Segundo informações divulgadas pela imprensa nacional, o plano também prevê a criação de novos gatilhos para restringir o avanço de despesas obrigatórias, com o objetivo de reforçar o equilíbrio das contas públicas e conter o crescimento da dívida.
As propostas teriam sido apresentadas por Durigan em reuniões com representantes de instituições financeiras, nas quais o ministro sinalizou o compromisso da equipe econômica com a consolidação fiscal em caso de continuidade do atual governo.
Atualmente, o arcabouço fiscal já prevê mecanismos de contenção de gastos em determinadas situações, como a limitação do crescimento das despesas com pessoal após déficits nas contas públicas.

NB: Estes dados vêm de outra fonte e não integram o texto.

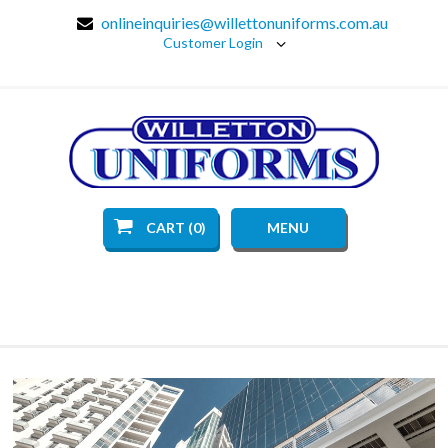
onlineinquiries@willettonuniforms.com.au
Customer Login
CART (0)
MENU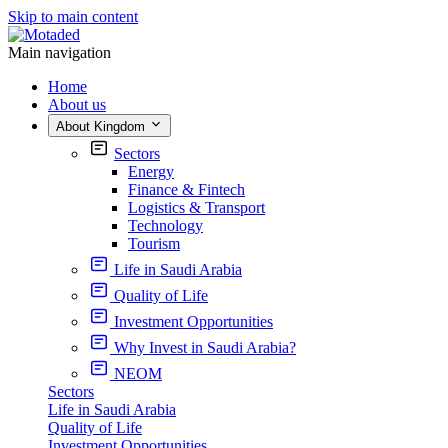
Skip to main content
Main navigation
Home
About us
About Kingdom
Sectors
Energy
Finance & Fintech
Logistics & Transport
Technology
Tourism
Life in Saudi Arabia
Quality of Life
Investment Opportunities
Why Invest in Saudi Arabia?
NEOM
Sectors
Life in Saudi Arabia
Quality of Life
Investment Opportunities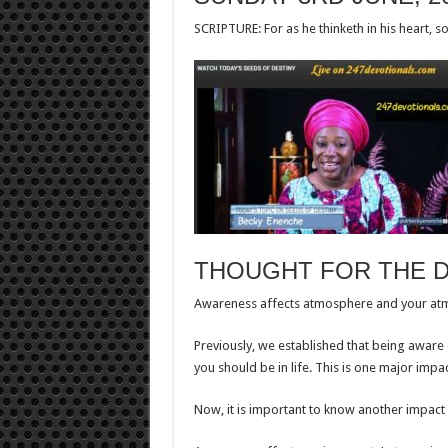
SCRIPTURE: For as he thinketh in his heart, so
THOUGHT FOR THE 
Awareness affects atmosphere and your atmo
Previously, we established that being aware
you should be in life. This is one major impa
Now, it is important to know another impact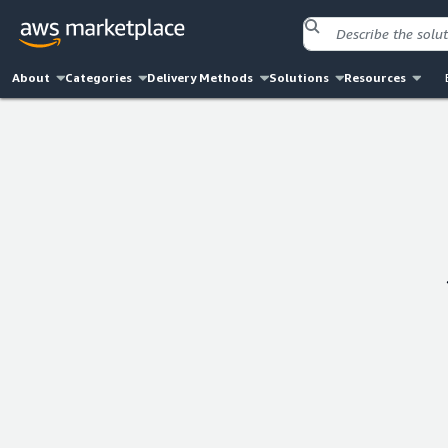
About
Categories
Delivery Methods
Solutions
Resources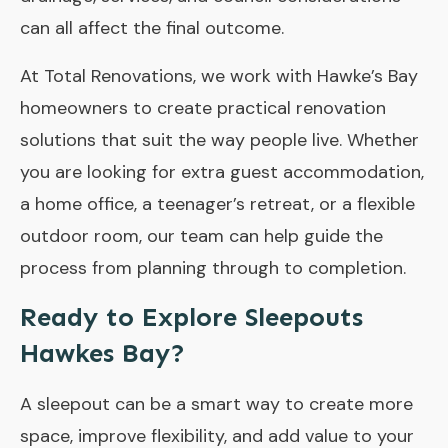
can all affect the final outcome.
At
Total Renovations
, we work with Hawke’s Bay
homeowners to create practical renovation
solutions that suit the way people live. Whether
you are looking for extra guest accommodation,
a home office, a teenager’s retreat, or a flexible
outdoor room, our team can help guide the
process from planning through to completion.
Ready to Explore Sleepouts
Hawkes Bay?
A sleepout can be a smart way to create more
space, improve flexibility, and add value to your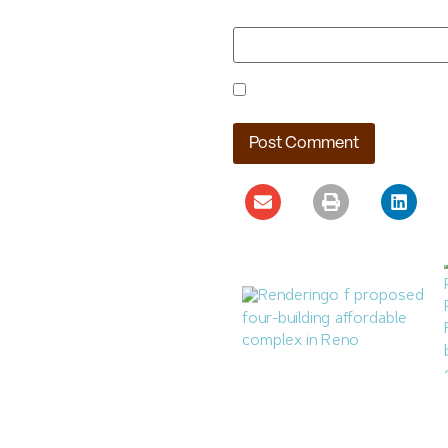
Website
Save my name, email, and webs
Reno Housing Authority
Planning Four-Building
Affordable Complex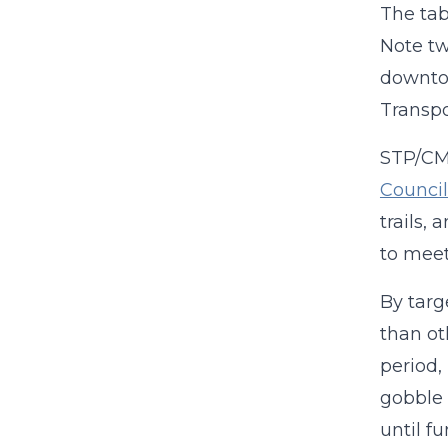
The tab
Note tw
downtow
Transpo
STP/CMA
Council
trails, 
to meet
By targ
than ot
period,
gobble 
until f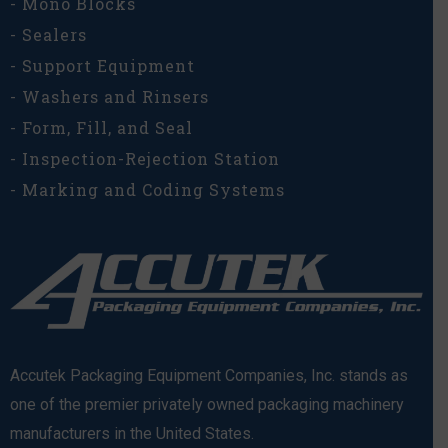
- Mono Blocks
- Sealers
- Support Equipment
- Washers and Rinsers
- Form, Fill, and Seal
- Inspection-Rejection Station
- Marking and Coding Systems
Accutek Packaging Equipment Companies, Inc. stands as
one of the premier privately owned packaging machinery
manufacturers in the United States.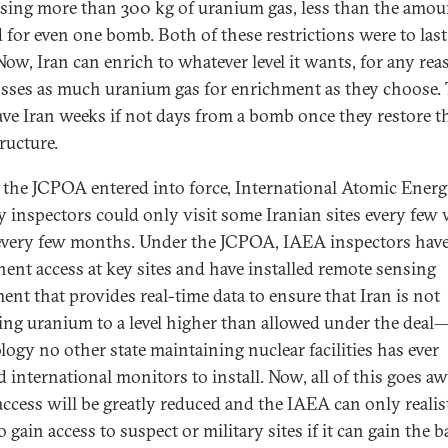
sing more than 300 kg of uranium gas, less than the amou
 for even one bomb. Both of these restrictions were to last
Now, Iran can enrich to whatever level it wants, for any rea
sses as much uranium gas for enrichment as they choose. 
eave Iran weeks if not days from a bomb once they restore t
ructure.
 the JCPOA entered into force, International Atomic Ener
 inspectors could only visit some Iranian sites every few 
very few months. Under the JCPOA, IAEA inspectors hav
ent access at key sites and have installed remote sensing
ent that provides real-time data to ensure that Iran is not
ing uranium to a level higher than allowed under the deal
logy no other state maintaining nuclear facilities has ever
 international monitors to install. Now, all of this goes aw
ccess will be greatly reduced and the IAEA can only realist
 gain access to suspect or military sites if it can gain the 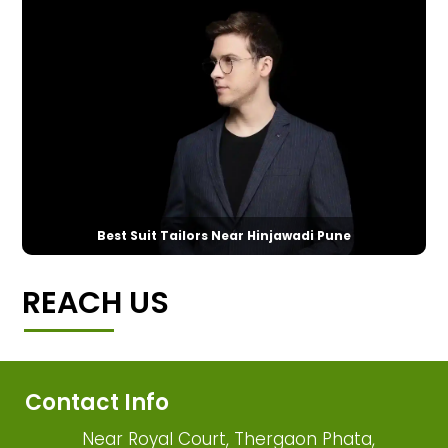
Best Suit Tailors Near Hinjawadi Pune
REACH US
Contact Info
Near Royal Court, Thergaon Phata,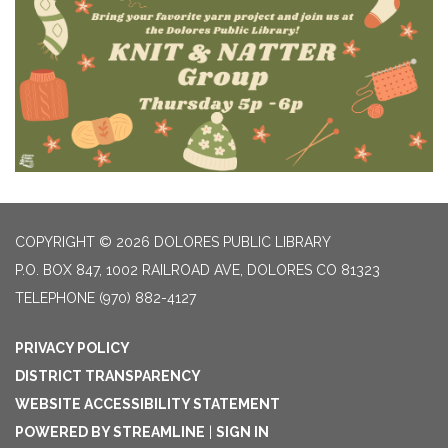
COPYRIGHT © 2026 DOLORES PUBLIC LIBRARY
P.O. BOX 847, 1002 RAILROAD AVE, DOLORES CO 81323
TELEPHONE
(970) 882-4127
PRIVACY POLICY
DISTRICT TRANSPARENCY
WEBSITE ACCESSIBILITY STATEMENT
POWERED BY STREAMLINE
|
SIGN IN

A ideia em estudo é ampliar essas restrições para outras despesas obrigatórias.
De acordo com integrantes da equipe econômica, a revisão das regras busca reduzir a pressão sobre o Orçamento da União, especialmente em gastos vinculados ao salário mínimo, como benefícios previdenciários e assistenciais.
Como qualquer alteração no arcabouço fiscal depende da aprovação do Congresso Nacional, o governo também tem intensificado conversas com lideranças políticas sobre o tema.